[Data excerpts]
++++++
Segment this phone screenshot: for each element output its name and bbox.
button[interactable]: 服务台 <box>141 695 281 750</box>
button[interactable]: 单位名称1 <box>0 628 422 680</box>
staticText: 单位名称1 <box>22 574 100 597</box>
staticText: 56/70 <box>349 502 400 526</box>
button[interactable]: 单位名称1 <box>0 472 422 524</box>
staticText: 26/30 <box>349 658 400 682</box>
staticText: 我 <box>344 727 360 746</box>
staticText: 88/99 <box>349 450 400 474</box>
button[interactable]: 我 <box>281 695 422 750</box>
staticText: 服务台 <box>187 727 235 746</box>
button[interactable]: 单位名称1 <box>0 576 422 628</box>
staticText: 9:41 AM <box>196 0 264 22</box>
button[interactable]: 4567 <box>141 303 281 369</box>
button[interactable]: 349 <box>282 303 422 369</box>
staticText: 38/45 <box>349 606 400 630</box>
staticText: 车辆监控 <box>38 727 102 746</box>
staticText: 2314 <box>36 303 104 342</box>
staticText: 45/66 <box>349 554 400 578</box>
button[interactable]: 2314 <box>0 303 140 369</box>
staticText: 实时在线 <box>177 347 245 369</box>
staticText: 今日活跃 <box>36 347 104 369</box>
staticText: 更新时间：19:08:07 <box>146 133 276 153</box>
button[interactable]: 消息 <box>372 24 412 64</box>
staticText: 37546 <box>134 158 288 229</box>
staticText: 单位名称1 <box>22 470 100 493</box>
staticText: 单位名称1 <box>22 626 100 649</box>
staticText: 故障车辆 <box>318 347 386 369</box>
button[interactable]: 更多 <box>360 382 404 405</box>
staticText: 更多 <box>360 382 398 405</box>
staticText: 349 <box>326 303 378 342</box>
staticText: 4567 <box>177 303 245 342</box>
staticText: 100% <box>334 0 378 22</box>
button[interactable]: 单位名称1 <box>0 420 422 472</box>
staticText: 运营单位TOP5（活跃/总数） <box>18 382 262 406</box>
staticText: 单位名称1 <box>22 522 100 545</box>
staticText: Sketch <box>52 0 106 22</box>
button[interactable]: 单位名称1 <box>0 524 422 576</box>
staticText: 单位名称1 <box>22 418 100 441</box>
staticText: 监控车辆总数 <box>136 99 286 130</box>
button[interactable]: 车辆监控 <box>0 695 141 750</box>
++++++
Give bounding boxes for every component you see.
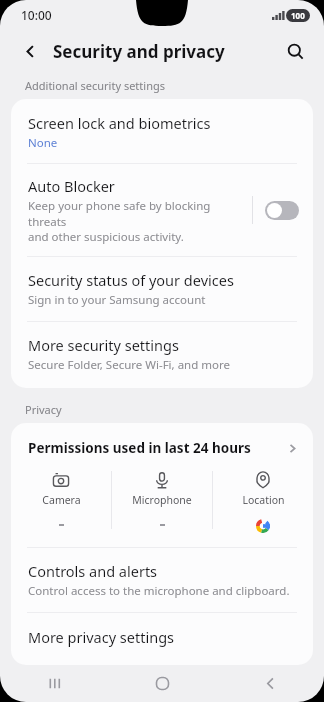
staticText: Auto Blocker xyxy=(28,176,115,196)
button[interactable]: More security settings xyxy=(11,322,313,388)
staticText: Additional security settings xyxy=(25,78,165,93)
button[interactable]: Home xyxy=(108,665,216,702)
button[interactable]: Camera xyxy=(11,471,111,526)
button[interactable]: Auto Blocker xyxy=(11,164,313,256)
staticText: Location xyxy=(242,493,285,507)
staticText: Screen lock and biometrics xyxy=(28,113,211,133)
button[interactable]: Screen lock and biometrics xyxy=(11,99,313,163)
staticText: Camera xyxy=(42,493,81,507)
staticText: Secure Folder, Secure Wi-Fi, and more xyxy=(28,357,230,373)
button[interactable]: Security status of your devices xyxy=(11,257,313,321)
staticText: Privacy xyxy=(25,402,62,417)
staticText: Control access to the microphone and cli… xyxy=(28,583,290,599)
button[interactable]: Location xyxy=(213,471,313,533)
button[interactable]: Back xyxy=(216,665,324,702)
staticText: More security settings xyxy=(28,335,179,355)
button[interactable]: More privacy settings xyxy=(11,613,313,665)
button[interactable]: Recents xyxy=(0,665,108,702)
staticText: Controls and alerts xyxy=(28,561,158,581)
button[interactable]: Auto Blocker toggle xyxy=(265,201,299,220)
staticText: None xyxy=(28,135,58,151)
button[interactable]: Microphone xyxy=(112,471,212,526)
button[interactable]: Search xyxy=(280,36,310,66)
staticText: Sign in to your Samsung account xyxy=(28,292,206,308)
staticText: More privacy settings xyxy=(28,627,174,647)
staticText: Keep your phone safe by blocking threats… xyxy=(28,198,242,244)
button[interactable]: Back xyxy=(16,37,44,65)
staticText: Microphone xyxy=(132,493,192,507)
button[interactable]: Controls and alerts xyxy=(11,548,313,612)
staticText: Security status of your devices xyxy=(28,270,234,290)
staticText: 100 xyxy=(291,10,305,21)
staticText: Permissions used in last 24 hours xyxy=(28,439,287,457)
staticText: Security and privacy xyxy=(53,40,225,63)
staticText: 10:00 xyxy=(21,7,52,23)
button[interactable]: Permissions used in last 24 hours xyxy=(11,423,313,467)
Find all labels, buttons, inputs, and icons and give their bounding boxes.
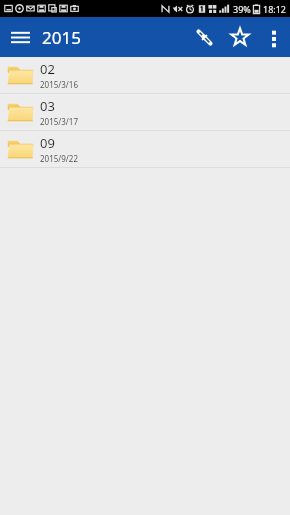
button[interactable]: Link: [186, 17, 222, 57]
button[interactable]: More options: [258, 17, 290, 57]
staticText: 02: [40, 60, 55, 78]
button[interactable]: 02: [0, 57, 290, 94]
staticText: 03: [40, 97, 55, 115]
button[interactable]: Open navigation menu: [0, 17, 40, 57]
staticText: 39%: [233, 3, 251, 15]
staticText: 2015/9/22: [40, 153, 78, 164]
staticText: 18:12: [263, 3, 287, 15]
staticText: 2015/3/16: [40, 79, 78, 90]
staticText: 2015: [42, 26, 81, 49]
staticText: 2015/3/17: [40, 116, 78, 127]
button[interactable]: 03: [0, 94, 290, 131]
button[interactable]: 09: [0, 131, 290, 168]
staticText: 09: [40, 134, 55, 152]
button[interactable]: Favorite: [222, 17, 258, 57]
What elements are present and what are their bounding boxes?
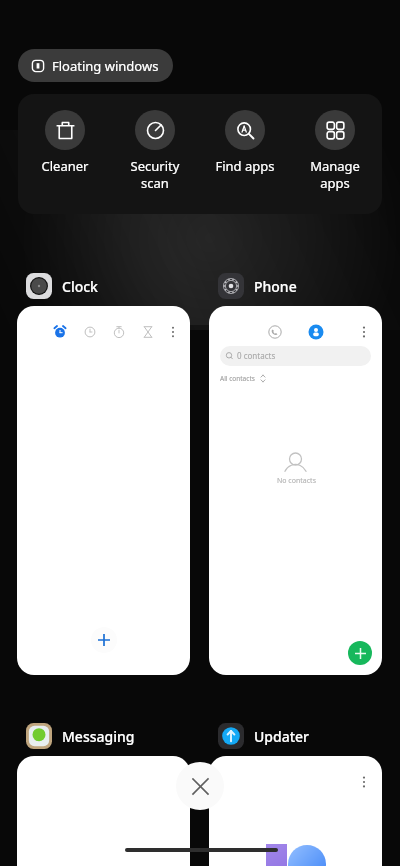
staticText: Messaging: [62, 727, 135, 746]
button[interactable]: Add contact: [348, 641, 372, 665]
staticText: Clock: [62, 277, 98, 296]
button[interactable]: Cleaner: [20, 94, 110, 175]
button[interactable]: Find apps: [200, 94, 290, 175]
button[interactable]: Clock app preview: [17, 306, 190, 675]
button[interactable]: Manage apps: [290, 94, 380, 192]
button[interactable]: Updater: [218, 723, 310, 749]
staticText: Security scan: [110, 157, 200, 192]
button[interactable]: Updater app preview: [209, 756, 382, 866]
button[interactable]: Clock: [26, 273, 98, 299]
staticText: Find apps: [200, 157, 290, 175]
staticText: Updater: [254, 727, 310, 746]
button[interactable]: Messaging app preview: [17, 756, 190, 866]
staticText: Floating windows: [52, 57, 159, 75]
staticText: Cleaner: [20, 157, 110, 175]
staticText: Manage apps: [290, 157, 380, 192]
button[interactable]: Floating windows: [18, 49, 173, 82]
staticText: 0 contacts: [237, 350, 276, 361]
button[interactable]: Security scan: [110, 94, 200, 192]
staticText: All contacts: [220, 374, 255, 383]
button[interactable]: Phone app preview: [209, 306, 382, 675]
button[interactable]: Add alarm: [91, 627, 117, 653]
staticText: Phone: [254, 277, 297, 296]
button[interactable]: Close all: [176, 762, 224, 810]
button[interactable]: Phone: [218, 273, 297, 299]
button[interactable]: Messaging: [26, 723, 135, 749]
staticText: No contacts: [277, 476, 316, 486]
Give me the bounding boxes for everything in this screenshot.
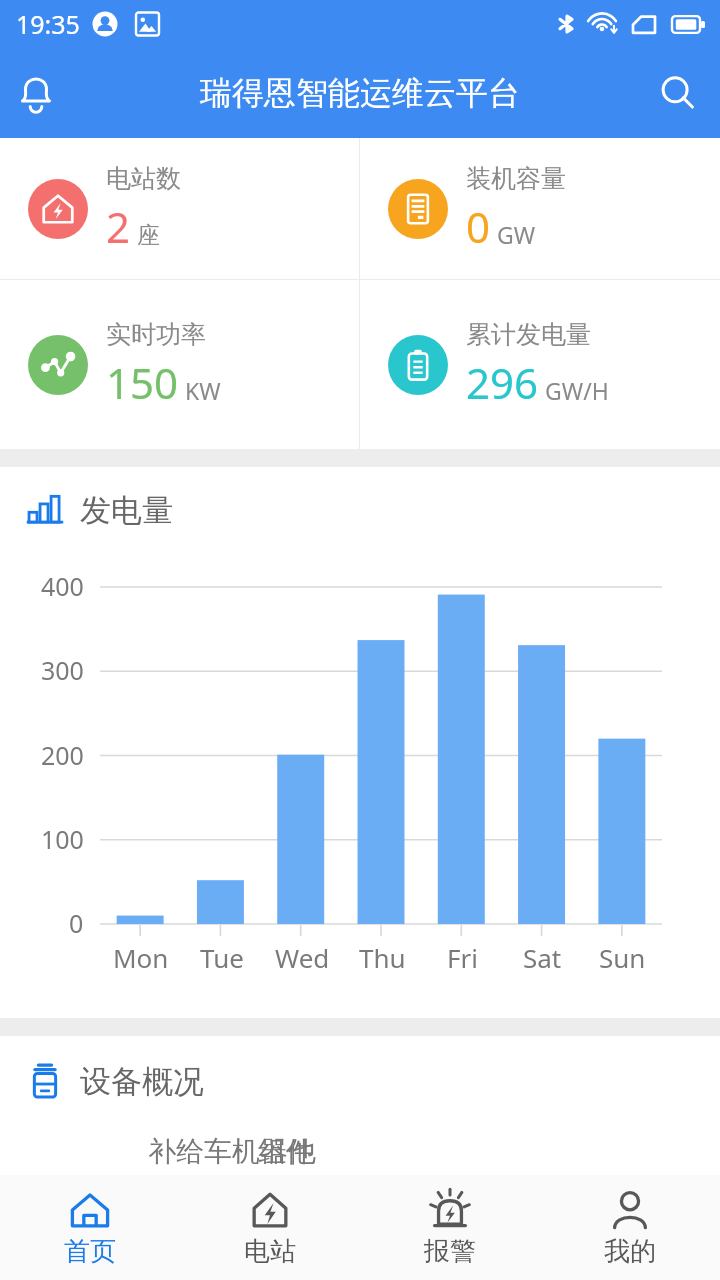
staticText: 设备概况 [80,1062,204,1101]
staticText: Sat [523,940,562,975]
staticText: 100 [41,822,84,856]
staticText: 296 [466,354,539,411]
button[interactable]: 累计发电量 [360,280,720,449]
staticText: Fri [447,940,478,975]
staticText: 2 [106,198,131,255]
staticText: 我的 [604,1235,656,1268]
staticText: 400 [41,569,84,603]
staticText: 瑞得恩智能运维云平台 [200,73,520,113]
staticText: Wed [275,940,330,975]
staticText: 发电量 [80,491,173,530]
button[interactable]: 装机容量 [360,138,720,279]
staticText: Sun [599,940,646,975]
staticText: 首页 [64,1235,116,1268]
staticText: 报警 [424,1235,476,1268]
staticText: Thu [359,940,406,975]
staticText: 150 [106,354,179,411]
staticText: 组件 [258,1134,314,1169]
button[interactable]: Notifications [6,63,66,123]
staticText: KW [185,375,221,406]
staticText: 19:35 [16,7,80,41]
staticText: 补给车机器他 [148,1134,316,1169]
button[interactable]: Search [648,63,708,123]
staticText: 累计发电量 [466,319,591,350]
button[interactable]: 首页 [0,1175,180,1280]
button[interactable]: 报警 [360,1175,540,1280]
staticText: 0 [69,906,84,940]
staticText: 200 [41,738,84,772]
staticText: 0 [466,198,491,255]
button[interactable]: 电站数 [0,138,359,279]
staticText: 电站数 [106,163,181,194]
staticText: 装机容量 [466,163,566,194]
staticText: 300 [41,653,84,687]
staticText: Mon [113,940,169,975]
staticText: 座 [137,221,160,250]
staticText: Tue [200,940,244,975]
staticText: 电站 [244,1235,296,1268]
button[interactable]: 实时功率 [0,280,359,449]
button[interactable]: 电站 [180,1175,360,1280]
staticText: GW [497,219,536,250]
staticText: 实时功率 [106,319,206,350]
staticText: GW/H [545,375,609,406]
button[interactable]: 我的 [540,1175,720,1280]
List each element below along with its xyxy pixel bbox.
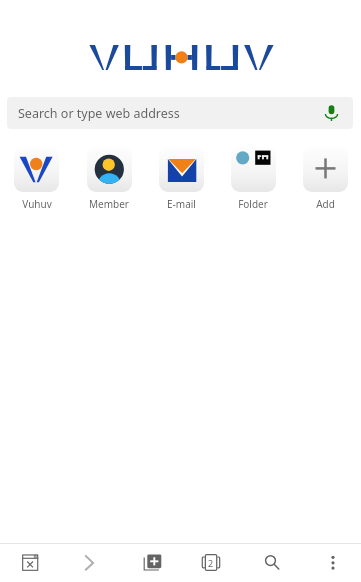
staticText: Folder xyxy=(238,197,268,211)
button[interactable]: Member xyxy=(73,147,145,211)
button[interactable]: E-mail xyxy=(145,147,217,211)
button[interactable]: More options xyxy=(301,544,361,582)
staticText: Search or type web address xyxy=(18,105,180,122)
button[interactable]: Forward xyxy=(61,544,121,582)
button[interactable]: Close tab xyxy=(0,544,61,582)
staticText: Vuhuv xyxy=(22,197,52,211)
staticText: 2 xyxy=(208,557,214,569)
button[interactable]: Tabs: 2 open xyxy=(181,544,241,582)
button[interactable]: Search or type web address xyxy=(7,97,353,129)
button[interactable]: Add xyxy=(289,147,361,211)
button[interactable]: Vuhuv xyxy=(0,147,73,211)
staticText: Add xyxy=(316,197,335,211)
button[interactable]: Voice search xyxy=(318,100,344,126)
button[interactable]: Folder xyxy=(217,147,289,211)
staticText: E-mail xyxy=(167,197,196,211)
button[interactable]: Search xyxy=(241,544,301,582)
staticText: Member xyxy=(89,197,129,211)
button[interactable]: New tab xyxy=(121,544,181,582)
++++++
### Work task
Reply with one number, the count of lines in the entries that hold the string "装机容量".

### Completed task
2